__ASSIGNMENT__
Give every entry below again, exactly as written, and skip the images.

__Stored data entries__
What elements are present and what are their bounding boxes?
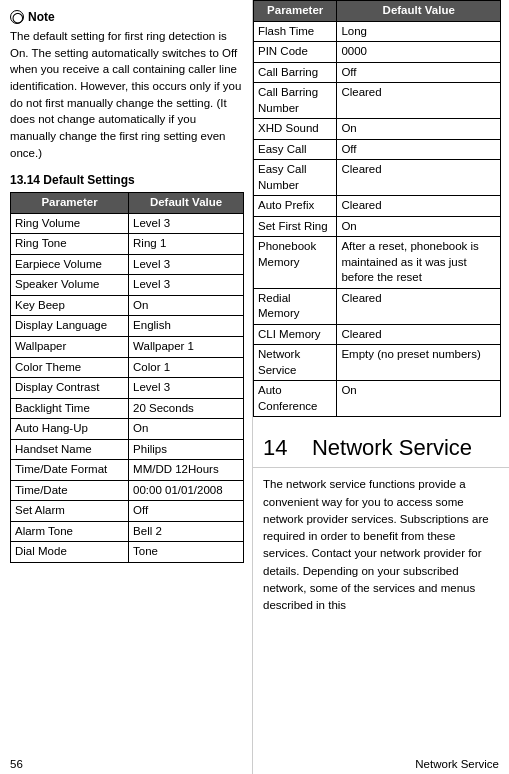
param-cell: XHD Sound [254,119,337,140]
param-cell: Display Contrast [11,378,129,399]
footer-chapter-label: Network Service [415,758,499,770]
value-cell: 0000 [337,42,501,63]
value-cell: 00:00 01/01/2008 [129,480,244,501]
section-heading: 13.14 Default Settings [10,173,244,187]
table-row: Speaker VolumeLevel 3 [11,275,244,296]
param-cell: Redial Memory [254,288,337,324]
table-row: XHD SoundOn [254,119,501,140]
value-cell: Level 3 [129,254,244,275]
value-cell: Level 3 [129,275,244,296]
value-cell: English [129,316,244,337]
footer-right: Network Service [253,754,509,774]
param-cell: Phonebook Memory [254,237,337,289]
value-cell: After a reset, phonebook is maintained a… [337,237,501,289]
value-cell: Off [337,139,501,160]
note-text: The default setting for first ring detec… [10,28,244,161]
right-table-wrapper: Parameter Default Value Flash TimeLongPI… [253,0,509,417]
value-cell: On [337,216,501,237]
table-row: Phonebook MemoryAfter a reset, phonebook… [254,237,501,289]
footer-left: 56 [0,754,253,774]
value-cell: Wallpaper 1 [129,336,244,357]
value-cell: On [129,419,244,440]
table-row: Redial MemoryCleared [254,288,501,324]
param-cell: Ring Volume [11,213,129,234]
param-cell: Time/Date Format [11,460,129,481]
table-row: Key BeepOn [11,295,244,316]
table-row: Time/Date FormatMM/DD 12Hours [11,460,244,481]
param-cell: Auto Hang-Up [11,419,129,440]
table-row: Easy CallOff [254,139,501,160]
value-cell: Cleared [337,324,501,345]
table-row: Display LanguageEnglish [11,316,244,337]
param-cell: Auto Conference [254,381,337,417]
note-box: ◯ Note The default setting for first rin… [10,10,244,161]
param-cell: Flash Time [254,21,337,42]
param-cell: Earpiece Volume [11,254,129,275]
value-cell: Tone [129,542,244,563]
table-row: Call Barring NumberCleared [254,83,501,119]
table-row: Dial ModeTone [11,542,244,563]
param-cell: Easy Call [254,139,337,160]
table-row: Backlight Time20 Seconds [11,398,244,419]
value-cell: Philips [129,439,244,460]
param-cell: Time/Date [11,480,129,501]
param-cell: Handset Name [11,439,129,460]
value-cell: Level 3 [129,378,244,399]
value-cell: Cleared [337,160,501,196]
param-cell: Wallpaper [11,336,129,357]
table-row: Flash TimeLong [254,21,501,42]
table-row: Ring ToneRing 1 [11,234,244,255]
value-cell: MM/DD 12Hours [129,460,244,481]
param-cell: Key Beep [11,295,129,316]
value-cell: On [129,295,244,316]
table-row: Ring VolumeLevel 3 [11,213,244,234]
table-row: Handset NamePhilips [11,439,244,460]
param-cell: Backlight Time [11,398,129,419]
col-header-parameter: Parameter [11,193,129,214]
note-header: ◯ Note [10,10,244,24]
right-table: Parameter Default Value Flash TimeLongPI… [253,0,501,417]
param-cell: Auto Prefix [254,196,337,217]
value-cell: On [337,381,501,417]
table-row: Alarm ToneBell 2 [11,521,244,542]
table-row: Earpiece VolumeLevel 3 [11,254,244,275]
param-cell: CLI Memory [254,324,337,345]
note-label: Note [28,10,55,24]
table-row: Set First RingOn [254,216,501,237]
table-row: WallpaperWallpaper 1 [11,336,244,357]
table-row: PIN Code0000 [254,42,501,63]
value-cell: Cleared [337,196,501,217]
param-cell: Display Language [11,316,129,337]
value-cell: On [337,119,501,140]
param-cell: Alarm Tone [11,521,129,542]
value-cell: Long [337,21,501,42]
param-cell: Call Barring [254,62,337,83]
table-row: Auto PrefixCleared [254,196,501,217]
chapter-title: Network Service [312,435,472,460]
param-cell: Color Theme [11,357,129,378]
table-row: Display ContrastLevel 3 [11,378,244,399]
chapter-heading: 14 Network Service [253,417,509,468]
right-col-header-default: Default Value [337,1,501,22]
left-table: Parameter Default Value Ring VolumeLevel… [10,192,244,562]
value-cell: Level 3 [129,213,244,234]
value-cell: Cleared [337,83,501,119]
param-cell: Network Service [254,345,337,381]
value-cell: Empty (no preset numbers) [337,345,501,381]
table-row: Color ThemeColor 1 [11,357,244,378]
param-cell: Easy Call Number [254,160,337,196]
table-row: CLI MemoryCleared [254,324,501,345]
left-column: ◯ Note The default setting for first rin… [0,0,253,774]
chapter-number: 14 [263,435,287,460]
note-icon: ◯ [10,10,24,24]
param-cell: Set First Ring [254,216,337,237]
param-cell: Set Alarm [11,501,129,522]
right-col-header-parameter: Parameter [254,1,337,22]
value-cell: Color 1 [129,357,244,378]
page-wrapper: ◯ Note The default setting for first rin… [0,0,509,774]
value-cell: Bell 2 [129,521,244,542]
value-cell: Off [129,501,244,522]
value-cell: Ring 1 [129,234,244,255]
value-cell: Cleared [337,288,501,324]
param-cell: Ring Tone [11,234,129,255]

__OUTPUT FOR THIS TASK__
What elements are present and what are their bounding boxes?
param-cell: XHD Sound [254,119,337,140]
param-cell: Display Contrast [11,378,129,399]
footer-chapter-label: Network Service [415,758,499,770]
value-cell: 0000 [337,42,501,63]
value-cell: 00:00 01/01/2008 [129,480,244,501]
section-heading: 13.14 Default Settings [10,173,244,187]
table-row: Speaker VolumeLevel 3 [11,275,244,296]
param-cell: Redial Memory [254,288,337,324]
table-row: XHD SoundOn [254,119,501,140]
value-cell: Level 3 [129,254,244,275]
value-cell: Level 3 [129,275,244,296]
value-cell: English [129,316,244,337]
footer-right: Network Service [253,754,509,774]
param-cell: Phonebook Memory [254,237,337,289]
value-cell: After a reset, phonebook is maintained a… [337,237,501,289]
value-cell: Off [337,139,501,160]
note-text: The default setting for first ring detec… [10,28,244,161]
right-table-wrapper: Parameter Default Value Flash TimeLongPI… [253,0,509,417]
value-cell: On [337,216,501,237]
table-row: Phonebook MemoryAfter a reset, phonebook… [254,237,501,289]
footer-left: 56 [0,754,253,774]
value-cell: Wallpaper 1 [129,336,244,357]
value-cell: On [129,419,244,440]
table-row: Redial MemoryCleared [254,288,501,324]
param-cell: Ring Volume [11,213,129,234]
param-cell: Time/Date Format [11,460,129,481]
table-row: Key BeepOn [11,295,244,316]
table-row: Time/Date FormatMM/DD 12Hours [11,460,244,481]
param-cell: Auto Hang-Up [11,419,129,440]
table-row: Easy CallOff [254,139,501,160]
value-cell: Cleared [337,324,501,345]
table-row: Display LanguageEnglish [11,316,244,337]
param-cell: Auto Conference [254,381,337,417]
note-box: ◯ Note The default setting for first rin… [10,10,244,161]
param-cell: Flash Time [254,21,337,42]
param-cell: Earpiece Volume [11,254,129,275]
value-cell: Tone [129,542,244,563]
table-row: Call Barring NumberCleared [254,83,501,119]
table-row: Dial ModeTone [11,542,244,563]
param-cell: Easy Call [254,139,337,160]
table-row: Backlight Time20 Seconds [11,398,244,419]
value-cell: Philips [129,439,244,460]
param-cell: Time/Date [11,480,129,501]
param-cell: Handset Name [11,439,129,460]
value-cell: Level 3 [129,378,244,399]
value-cell: Cleared [337,160,501,196]
param-cell: Wallpaper [11,336,129,357]
table-row: Flash TimeLong [254,21,501,42]
table-row: Ring ToneRing 1 [11,234,244,255]
value-cell: MM/DD 12Hours [129,460,244,481]
param-cell: Key Beep [11,295,129,316]
value-cell: On [129,295,244,316]
table-row: Ring VolumeLevel 3 [11,213,244,234]
table-row: Handset NamePhilips [11,439,244,460]
param-cell: Backlight Time [11,398,129,419]
col-header-parameter: Parameter [11,193,129,214]
note-header: ◯ Note [10,10,244,24]
right-table: Parameter Default Value Flash TimeLongPI… [253,0,501,417]
param-cell: Auto Prefix [254,196,337,217]
value-cell: On [337,381,501,417]
table-row: Alarm ToneBell 2 [11,521,244,542]
table-row: Earpiece VolumeLevel 3 [11,254,244,275]
param-cell: CLI Memory [254,324,337,345]
note-label: Note [28,10,55,24]
table-row: Set First RingOn [254,216,501,237]
table-row: WallpaperWallpaper 1 [11,336,244,357]
table-row: PIN Code0000 [254,42,501,63]
value-cell: Cleared [337,196,501,217]
param-cell: Display Language [11,316,129,337]
value-cell: On [337,119,501,140]
param-cell: Alarm Tone [11,521,129,542]
value-cell: Long [337,21,501,42]
param-cell: Call Barring [254,62,337,83]
table-row: Auto PrefixCleared [254,196,501,217]
chapter-title: Network Service [312,435,472,460]
param-cell: Color Theme [11,357,129,378]
table-row: Display ContrastLevel 3 [11,378,244,399]
chapter-heading: 14 Network Service [253,417,509,468]
right-col-header-default: Default Value [337,1,501,22]
left-table: Parameter Default Value Ring VolumeLevel… [10,192,244,562]
value-cell: Level 3 [129,213,244,234]
value-cell: Cleared [337,83,501,119]
param-cell: Network Service [254,345,337,381]
value-cell: Empty (no preset numbers) [337,345,501,381]
table-row: Color ThemeColor 1 [11,357,244,378]
param-cell: Easy Call Number [254,160,337,196]
table-row: CLI MemoryCleared [254,324,501,345]
left-column: ◯ Note The default setting for first rin… [0,0,253,774]
chapter-number: 14 [263,435,287,460]
note-icon: ◯ [10,10,24,24]
param-cell: Set First Ring [254,216,337,237]
param-cell: Set Alarm [11,501,129,522]
right-col-header-parameter: Parameter [254,1,337,22]
value-cell: Color 1 [129,357,244,378]
page-wrapper: ◯ Note The default setting for first rin… [0,0,509,774]
value-cell: Bell 2 [129,521,244,542]
value-cell: Off [129,501,244,522]
value-cell: Ring 1 [129,234,244,255]
value-cell: Cleared [337,288,501,324]
param-cell: Ring Tone [11,234,129,255]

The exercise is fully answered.